Conventionally, a coherent integration technique is well known in this type of target observation devices. As described in non-patent document 1, for example, the coherent integration improves a signal-to-noise ratio (SNR) by averaging observation values acquired from the reflected signal from the target.
The coherent integration provides signal processing using the statistical nature as follows. It is supposed that the independent identical distribution characterizes observation values. Averaging these values for the number of times assumed to be NUMCI multiplies the SNR as an output value after the averaging by NUMCI according to the central limit theorem. In this case, the SNR between an input signal and an output value is equivalent to a process gain that is multiplied by NUMCI as follows.Process gain=(Output SNR)/(Input SNR)

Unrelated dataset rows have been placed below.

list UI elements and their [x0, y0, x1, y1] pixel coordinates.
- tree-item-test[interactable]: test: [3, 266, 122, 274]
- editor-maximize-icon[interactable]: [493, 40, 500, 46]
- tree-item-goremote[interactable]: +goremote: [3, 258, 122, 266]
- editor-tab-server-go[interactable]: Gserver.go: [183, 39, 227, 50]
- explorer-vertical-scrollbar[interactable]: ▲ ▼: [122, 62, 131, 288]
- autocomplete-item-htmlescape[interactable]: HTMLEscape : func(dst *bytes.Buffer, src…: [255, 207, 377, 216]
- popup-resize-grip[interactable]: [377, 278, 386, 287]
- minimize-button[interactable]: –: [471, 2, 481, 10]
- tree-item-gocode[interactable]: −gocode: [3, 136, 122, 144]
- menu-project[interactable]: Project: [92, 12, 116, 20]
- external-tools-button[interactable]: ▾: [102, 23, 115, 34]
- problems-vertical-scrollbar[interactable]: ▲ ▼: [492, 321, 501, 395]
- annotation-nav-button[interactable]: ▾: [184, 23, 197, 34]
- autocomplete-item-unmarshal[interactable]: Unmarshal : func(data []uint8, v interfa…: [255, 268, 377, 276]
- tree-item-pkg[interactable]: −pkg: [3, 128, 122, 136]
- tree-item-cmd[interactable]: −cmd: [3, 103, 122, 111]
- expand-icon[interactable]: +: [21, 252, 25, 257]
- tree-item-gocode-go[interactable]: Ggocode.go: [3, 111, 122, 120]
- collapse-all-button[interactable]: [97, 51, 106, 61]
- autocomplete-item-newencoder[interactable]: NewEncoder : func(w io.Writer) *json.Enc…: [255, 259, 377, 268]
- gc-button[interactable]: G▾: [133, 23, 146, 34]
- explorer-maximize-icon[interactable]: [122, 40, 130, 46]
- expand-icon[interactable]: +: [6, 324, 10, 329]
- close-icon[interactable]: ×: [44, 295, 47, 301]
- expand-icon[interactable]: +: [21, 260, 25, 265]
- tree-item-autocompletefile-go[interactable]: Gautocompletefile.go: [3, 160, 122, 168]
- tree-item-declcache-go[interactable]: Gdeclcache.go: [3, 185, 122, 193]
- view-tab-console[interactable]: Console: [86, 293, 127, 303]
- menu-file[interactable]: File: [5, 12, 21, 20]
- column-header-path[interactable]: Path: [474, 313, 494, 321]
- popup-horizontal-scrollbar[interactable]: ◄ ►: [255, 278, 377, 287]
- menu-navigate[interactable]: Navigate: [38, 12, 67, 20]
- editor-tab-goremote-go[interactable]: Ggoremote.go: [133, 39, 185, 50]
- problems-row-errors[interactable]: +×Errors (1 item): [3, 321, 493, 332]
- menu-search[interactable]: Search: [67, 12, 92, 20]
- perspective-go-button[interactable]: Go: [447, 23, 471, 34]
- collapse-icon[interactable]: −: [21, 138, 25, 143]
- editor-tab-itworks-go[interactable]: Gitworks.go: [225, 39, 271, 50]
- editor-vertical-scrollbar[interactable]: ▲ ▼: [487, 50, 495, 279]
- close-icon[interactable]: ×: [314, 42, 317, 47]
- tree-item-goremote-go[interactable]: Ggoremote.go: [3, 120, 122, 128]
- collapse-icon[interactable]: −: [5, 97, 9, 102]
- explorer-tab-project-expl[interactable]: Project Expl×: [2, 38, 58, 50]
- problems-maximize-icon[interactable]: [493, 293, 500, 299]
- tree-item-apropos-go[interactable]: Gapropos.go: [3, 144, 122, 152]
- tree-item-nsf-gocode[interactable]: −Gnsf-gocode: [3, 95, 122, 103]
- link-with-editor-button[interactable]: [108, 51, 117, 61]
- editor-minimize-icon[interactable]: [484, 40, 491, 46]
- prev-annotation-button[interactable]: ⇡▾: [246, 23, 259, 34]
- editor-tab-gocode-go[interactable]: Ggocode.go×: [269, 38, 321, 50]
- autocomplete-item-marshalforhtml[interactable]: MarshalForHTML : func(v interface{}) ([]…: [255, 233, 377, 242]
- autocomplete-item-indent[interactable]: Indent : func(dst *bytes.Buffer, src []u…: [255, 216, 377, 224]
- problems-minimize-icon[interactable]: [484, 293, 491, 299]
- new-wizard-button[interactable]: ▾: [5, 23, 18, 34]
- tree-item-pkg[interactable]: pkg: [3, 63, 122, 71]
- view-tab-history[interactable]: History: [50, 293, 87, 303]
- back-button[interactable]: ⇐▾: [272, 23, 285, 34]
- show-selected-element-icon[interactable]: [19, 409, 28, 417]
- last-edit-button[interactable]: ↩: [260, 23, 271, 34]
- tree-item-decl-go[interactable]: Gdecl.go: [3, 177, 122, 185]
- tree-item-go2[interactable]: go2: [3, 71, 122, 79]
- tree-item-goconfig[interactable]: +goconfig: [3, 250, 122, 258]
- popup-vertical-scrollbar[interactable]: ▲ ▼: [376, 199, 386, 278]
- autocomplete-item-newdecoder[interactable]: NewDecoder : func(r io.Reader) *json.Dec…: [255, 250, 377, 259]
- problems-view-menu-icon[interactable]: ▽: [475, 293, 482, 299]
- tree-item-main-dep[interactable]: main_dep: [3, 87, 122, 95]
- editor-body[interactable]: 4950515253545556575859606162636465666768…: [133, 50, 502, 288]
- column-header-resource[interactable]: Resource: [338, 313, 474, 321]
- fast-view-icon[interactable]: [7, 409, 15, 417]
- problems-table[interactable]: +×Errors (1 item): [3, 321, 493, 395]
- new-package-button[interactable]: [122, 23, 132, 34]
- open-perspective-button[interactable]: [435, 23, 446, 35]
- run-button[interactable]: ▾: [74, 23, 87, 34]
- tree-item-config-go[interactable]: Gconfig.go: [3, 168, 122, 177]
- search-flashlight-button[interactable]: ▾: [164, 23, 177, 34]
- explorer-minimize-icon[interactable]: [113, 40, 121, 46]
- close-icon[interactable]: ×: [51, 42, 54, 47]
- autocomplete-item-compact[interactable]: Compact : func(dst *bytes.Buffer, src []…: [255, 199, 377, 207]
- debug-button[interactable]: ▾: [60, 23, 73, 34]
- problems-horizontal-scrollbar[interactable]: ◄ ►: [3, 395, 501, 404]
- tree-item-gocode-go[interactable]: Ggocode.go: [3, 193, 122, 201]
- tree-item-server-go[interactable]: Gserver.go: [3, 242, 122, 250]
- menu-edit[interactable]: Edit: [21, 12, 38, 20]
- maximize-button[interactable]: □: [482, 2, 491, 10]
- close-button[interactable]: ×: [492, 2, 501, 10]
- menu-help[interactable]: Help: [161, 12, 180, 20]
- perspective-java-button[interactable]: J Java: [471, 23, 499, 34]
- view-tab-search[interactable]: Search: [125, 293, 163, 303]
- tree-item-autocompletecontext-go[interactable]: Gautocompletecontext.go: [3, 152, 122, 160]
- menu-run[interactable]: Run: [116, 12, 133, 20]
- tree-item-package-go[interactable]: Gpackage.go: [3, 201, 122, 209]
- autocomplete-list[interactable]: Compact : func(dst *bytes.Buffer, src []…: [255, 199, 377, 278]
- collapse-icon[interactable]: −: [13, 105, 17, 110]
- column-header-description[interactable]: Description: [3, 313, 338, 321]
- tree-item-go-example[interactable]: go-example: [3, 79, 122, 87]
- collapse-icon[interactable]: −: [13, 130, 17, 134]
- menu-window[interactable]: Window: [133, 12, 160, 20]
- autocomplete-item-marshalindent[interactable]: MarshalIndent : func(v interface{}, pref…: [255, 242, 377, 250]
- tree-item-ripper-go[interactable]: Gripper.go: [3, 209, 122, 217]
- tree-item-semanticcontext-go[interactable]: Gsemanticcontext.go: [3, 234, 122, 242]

Non-patent Document 1: Mahafza, Bassem R. 2005. Radar Systems Analysis and Design Using MATLAB®. 2d ed. Chapman & Hall/CRC, Taylor & Francis Group, ISBN-10: 1-58448-532-7, ISBN-13: 978-1-58488-532-0: 4.4.1-4.4.2
The technique provides an excellent result when there is no relative speed between the observation device and a target. When there is any relative speed between the observation device and a target, however, performing the coherent integration on a reflected wave from the target degrades a signal component due to an effect of the relative speed. The process gain degrades compared to a motionless target.